Page-level text extractions
_____

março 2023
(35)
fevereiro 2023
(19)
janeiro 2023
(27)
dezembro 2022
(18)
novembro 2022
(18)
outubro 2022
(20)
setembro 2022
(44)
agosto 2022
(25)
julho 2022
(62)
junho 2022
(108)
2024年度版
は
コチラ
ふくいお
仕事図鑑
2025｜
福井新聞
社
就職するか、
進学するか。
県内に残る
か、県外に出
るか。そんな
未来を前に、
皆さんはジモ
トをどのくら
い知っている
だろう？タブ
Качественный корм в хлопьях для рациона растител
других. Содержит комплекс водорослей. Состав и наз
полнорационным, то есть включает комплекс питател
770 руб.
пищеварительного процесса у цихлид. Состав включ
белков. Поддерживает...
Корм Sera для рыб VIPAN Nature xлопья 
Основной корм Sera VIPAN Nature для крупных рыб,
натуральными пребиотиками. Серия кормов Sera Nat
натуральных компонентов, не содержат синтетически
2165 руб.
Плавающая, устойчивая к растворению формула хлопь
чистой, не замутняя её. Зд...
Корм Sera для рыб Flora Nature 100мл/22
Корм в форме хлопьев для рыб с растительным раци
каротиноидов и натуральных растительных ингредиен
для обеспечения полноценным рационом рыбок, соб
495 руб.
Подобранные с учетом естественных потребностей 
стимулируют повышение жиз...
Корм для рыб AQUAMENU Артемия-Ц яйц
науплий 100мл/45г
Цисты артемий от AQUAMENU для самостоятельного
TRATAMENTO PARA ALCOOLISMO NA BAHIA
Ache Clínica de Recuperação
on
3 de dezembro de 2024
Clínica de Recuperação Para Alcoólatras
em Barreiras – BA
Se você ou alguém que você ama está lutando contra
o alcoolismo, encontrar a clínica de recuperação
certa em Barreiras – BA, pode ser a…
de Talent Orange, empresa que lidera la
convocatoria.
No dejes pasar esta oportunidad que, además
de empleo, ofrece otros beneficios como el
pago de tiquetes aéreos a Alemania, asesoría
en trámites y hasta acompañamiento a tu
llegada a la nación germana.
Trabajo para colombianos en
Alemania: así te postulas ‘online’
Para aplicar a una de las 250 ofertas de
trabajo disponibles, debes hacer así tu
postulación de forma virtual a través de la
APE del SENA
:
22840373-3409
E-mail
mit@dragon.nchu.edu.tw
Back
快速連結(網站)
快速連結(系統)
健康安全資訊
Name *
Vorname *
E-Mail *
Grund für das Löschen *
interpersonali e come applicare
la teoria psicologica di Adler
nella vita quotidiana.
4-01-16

_____

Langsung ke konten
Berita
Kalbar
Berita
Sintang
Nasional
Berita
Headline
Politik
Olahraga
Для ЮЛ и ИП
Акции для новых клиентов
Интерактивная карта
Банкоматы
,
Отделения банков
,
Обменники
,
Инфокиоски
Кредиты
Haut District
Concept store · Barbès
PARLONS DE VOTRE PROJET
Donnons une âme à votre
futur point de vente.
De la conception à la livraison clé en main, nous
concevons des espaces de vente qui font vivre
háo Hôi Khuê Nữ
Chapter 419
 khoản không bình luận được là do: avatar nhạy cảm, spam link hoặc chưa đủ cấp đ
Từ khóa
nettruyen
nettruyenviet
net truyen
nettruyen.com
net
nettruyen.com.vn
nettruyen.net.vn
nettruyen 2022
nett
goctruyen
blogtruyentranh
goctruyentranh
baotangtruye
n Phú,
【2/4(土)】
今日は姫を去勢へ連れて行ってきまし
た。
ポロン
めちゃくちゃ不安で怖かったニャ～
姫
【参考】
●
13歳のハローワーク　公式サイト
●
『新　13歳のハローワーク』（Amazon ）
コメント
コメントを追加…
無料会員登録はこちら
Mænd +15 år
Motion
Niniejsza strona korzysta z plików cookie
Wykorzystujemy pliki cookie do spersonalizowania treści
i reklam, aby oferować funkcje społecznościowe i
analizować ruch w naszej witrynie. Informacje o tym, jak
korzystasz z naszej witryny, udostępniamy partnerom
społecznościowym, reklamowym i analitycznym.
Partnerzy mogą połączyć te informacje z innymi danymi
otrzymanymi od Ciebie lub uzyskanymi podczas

_____

### Problem description
What do the lines above say from the one containing "fevereiro 2023" down to the one containing "Para aplicar a una de las 250 ofertas de"? Return them exactly, both end lines included, and only them.

### Solution to this problem
fevereiro 2023
(19)
janeiro 2023
(27)
dezembro 2022
(18)
novembro 2022
(18)
outubro 2022
(20)
setembro 2022
(44)
agosto 2022
(25)
julho 2022
(62)
junho 2022
(108)
2024年度版
は
コチラ
ふくいお
仕事図鑑
2025｜
福井新聞
社
就職するか、
進学するか。
県内に残る
か、県外に出
るか。そんな
未来を前に、
皆さんはジモ
トをどのくら
い知っている
だろう？タブ
Качественный корм в хлопьях для рациона растител
других. Содержит комплекс водорослей. Состав и наз
полнорационным, то есть включает комплекс питател
770 руб.
пищеварительного процесса у цихлид. Состав включ
белков. Поддерживает...
Корм Sera для рыб VIPAN Nature xлопья 
Основной корм Sera VIPAN Nature для крупных рыб,
натуральными пребиотиками. Серия кормов Sera Nat
натуральных компонентов, не содержат синтетически
2165 руб.
Плавающая, устойчивая к растворению формула хлопь
чистой, не замутняя её. Зд...
Корм Sera для рыб Flora Nature 100мл/22
Корм в форме хлопьев для рыб с растительным раци
каротиноидов и натуральных растительных ингредиен
для обеспечения полноценным рационом рыбок, соб
495 руб.
Подобранные с учетом естественных потребностей 
стимулируют повышение жиз...
Корм для рыб AQUAMENU Артемия-Ц яйц
науплий 100мл/45г
Цисты артемий от AQUAMENU для самостоятельного
TRATAMENTO PARA ALCOOLISMO NA BAHIA
Ache Clínica de Recuperação
on
3 de dezembro de 2024
Clínica de Recuperação Para Alcoólatras
em Barreiras – BA
Se você ou alguém que você ama está lutando contra
o alcoolismo, encontrar a clínica de recuperação
certa em Barreiras – BA, pode ser a…
de Talent Orange, empresa que lidera la
convocatoria.
No dejes pasar esta oportunidad que, además
de empleo, ofrece otros beneficios como el
pago de tiquetes aéreos a Alemania, asesoría
en trámites y hasta acompañamiento a tu
llegada a la nación germana.
Trabajo para colombianos en
Alemania: así te postulas ‘online’
Para aplicar a una de las 250 ofertas de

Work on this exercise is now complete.